### Task details
Retype the listing exactly. Leave out the images.
+++++
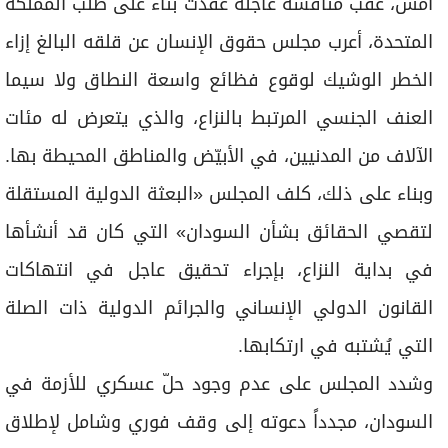
أمس، عقب مناقشة عاجلة عُقدت بناء على طلب المملكة
المتحدة، أعرب مجلس حقوق الإنسان عن قلقه البالغ إزاء
الخطر الوشيك لوقوع فظائع واسعة النطاق ولا سيما
العنف الجنسي المرتبط بالنزاع، والذي يتعرض له مئات
الآلاف من المدنيين، في الأبيّض والمناطق المحيطة بها.
وبناء على ذلك، كلف المجلس «البعثة الدولية المستقلة
لتقصي الحقائق بشأن السودان» التي كان قد أنشأها
في بداية النزاع، بإجراء تحقيق عاجل في انتهاكات
القانون الدولي الإنساني والجرائم الدولية ذات الصلة
التي يُشتبه في ارتكابها.
وشدد المجلس على عدم وجود حلّ عسكري للأزمة في
السودان، مجدداً دعوته إلى وقف فوري وشامل لإطلاق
+++++
### Exercise answer
أمس، عقب مناقشة عاجلة عُقدت بناء على طلب المملكة
المتحدة، أعرب مجلس حقوق الإنسان عن قلقه البالغ إزاء
الخطر الوشيك لوقوع فظائع واسعة النطاق ولا سيما
العنف الجنسي المرتبط بالنزاع، والذي يتعرض له مئات
الآلاف من المدنيين، في الأبيّض والمناطق المحيطة بها.
وبناء على ذلك، كلف المجلس «البعثة الدولية المستقلة
لتقصي الحقائق بشأن السودان» التي كان قد أنشأها
في بداية النزاع، بإجراء تحقيق عاجل في انتهاكات
القانون الدولي الإنساني والجرائم الدولية ذات الصلة
التي يُشتبه في ارتكابها.
وشدد المجلس على عدم وجود حلّ عسكري للأزمة في
السودان، مجدداً دعوته إلى وقف فوري وشامل لإطلاق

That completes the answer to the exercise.